ERP: SAP Sales & Distribution

Enterprise Resource Planning software is one type of very complex database application. Studies have shown that the performance profile of these applications can be significantly different from that of the underlying database. So we decided to take a look at SAP's benchmark database, to see if we can extract some extra benchmark information to complete our view of the quad core Xeon.

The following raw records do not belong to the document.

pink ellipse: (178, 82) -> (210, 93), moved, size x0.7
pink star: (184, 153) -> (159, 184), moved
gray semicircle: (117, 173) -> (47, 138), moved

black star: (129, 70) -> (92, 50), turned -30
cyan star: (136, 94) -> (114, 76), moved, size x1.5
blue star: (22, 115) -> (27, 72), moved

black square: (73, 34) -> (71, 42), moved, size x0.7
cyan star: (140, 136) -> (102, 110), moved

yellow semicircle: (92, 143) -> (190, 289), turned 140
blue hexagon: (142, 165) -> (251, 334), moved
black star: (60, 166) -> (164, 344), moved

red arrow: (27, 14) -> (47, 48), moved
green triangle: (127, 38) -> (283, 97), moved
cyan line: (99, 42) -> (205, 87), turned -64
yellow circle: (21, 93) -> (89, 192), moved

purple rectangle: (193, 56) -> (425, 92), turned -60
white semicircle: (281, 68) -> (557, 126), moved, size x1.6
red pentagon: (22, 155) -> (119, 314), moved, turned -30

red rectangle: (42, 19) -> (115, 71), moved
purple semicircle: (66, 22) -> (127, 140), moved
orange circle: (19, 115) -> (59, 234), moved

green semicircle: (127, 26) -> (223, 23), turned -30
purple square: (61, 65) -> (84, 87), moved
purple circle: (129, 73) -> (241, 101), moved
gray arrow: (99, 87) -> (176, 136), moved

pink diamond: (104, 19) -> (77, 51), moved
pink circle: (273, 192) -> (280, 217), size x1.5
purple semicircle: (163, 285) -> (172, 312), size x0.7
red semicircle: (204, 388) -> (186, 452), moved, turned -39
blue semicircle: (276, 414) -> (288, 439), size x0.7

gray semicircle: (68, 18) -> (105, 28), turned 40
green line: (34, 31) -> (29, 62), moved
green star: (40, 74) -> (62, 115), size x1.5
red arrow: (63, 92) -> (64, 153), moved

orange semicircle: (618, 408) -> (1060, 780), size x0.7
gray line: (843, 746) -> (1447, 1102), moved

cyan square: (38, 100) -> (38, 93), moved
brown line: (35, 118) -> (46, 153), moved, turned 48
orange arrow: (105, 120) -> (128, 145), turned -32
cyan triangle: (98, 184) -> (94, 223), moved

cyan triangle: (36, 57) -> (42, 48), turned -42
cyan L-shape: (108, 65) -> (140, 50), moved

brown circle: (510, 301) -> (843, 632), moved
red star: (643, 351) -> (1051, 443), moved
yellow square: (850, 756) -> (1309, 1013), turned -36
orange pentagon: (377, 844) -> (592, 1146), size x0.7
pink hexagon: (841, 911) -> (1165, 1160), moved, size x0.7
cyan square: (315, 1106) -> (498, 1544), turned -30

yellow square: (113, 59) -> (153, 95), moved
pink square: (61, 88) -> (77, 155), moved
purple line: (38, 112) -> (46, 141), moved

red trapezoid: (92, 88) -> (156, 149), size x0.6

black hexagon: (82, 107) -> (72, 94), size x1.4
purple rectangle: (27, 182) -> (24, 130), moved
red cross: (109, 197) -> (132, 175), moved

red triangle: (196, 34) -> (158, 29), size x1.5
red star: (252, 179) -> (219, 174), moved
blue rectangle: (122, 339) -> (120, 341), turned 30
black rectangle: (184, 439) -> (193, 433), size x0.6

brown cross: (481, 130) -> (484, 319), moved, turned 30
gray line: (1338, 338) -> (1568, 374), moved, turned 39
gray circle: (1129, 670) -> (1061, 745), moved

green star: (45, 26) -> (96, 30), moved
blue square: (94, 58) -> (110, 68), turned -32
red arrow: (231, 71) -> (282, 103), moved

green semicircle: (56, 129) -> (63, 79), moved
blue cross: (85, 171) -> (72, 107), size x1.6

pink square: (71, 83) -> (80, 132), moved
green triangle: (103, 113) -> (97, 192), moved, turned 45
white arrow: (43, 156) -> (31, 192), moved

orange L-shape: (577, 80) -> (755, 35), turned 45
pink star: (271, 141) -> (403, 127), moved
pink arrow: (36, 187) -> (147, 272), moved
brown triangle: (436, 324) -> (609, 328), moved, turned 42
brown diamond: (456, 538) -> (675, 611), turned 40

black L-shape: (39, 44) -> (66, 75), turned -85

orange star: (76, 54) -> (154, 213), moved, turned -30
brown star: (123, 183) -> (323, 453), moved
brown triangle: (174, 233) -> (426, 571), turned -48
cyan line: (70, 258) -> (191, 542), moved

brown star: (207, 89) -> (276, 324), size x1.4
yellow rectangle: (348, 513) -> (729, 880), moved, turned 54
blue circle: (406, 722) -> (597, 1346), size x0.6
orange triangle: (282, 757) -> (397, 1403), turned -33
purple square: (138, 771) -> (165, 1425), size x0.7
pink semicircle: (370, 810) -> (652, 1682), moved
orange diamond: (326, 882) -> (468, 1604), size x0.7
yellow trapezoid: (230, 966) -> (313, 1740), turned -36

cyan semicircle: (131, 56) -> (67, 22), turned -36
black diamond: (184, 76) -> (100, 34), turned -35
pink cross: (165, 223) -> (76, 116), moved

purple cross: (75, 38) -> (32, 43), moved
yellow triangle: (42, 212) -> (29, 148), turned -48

The results below are two tier benchmarks, so the database and the underlying OS can make a big difference. Unless we keep those parameters the same, we cannot compare the results. As the only results for the quad core Xeon which are available have been run on Windows 2003 Enterprise Edition and MS SQL Server 2005 (both 64 bit), we filtered the results to find systems that were run on the same OS and database. With the exception of the Xeon 5160, all systems are equipped with 32GB of RAM. All these benchmarks are done on the SAP "ERP release 2005" two tier Sales & Distribution benchmark.

SAP ERP Release 2005
Windows 2003 EE
CPU Cores CPU Type CPU Speed (MHz) Response Time (s) SAPS Central Server
4 8 Intel Xeon 7041 3000 1.97 5630 Hitachi HA8000 Model 270
2 4 Intel Xeon 5160 3000 1.71 5020 Hitachi HA8000 Model 130
2 8 Quad-Core Intel Xeon Processor X5355 2660 1.97 8770 FS PRIMERGY Model TX300 S3 / RX300 S3
2 8 Quad-Core Intel Xeon Processor X5355 2660 1.98 8970 HP ProLiant DL380 G5

Unfortunately we have no comparison with an Opteron system. We can solve that by keeping every parameter the same, but now we take a look at the benchmarking that happened on SAP release 2004.

SAP ERP Release 2004
Windows 2003 EE
Number of processors Number of cores CPU Type CPU Speed (MHz) Response Time (s) SAPS Central Server
4 8 Intel XEON 7140M 3400 1.99 10650 HP ProLiant DL580 G4
4 8 AMD Opteron processor Model 8220SE 2800 1.97 9920 HP ProLiant DL585 G2
4 8 Intel XEON 7140M 3400 1.97 9850 Dell PowerEdge 6850
4 8 AMD Opteron processor Model 8218 2600 1.98 9570 HP ProLiant BL45p G2
4 8 AMD Opteron processor Model 885 2600 1.97 8520 Sun Blade x8400
4 8 AMD Opteron processor Model 880 2400 1.96 7520 FS PRIMERGY Model BX630
4 8 AMD Opteron processor Model 875 2200 1.84 7020 FS PRIMERGY Model BFa40
2 4 Intel XEON 5160 3000 1.98 5780 FS PRIMERGY Model RX200 S3
2 4 AMD Opteron processor Model 880 2400 1.87 4400 FS PRIMERGY Model BX630

If you go to SAP's two tier benchmark results page, you will notice that the performance differences between similar systems benchmarked on release 2004 and 2005 are minor. The reason why the difference between the Xeon 5160 servers in our tables is about 15% is that the first benchmark resulted in a 1.71 response time and the second had a response time of 1.98. Given a similar response time we can be pretty sure that the results would be very similar. To summarize, if we keep all parameters the same, the benchmark results of the first table should be comparable to the results of the second table. So, while it is not an exact science, a dual quad core Xeon at 2.66GHz should be about 55% faster than a dual Xeon 5160. It is also a bit slower than a quad socket Opteron 2.6GHz system. SAP scales very well with additional cores; based on our assumptions we may conclude that both the Xeon and the Opteron system improve by about 70% when moving from four to eight cores.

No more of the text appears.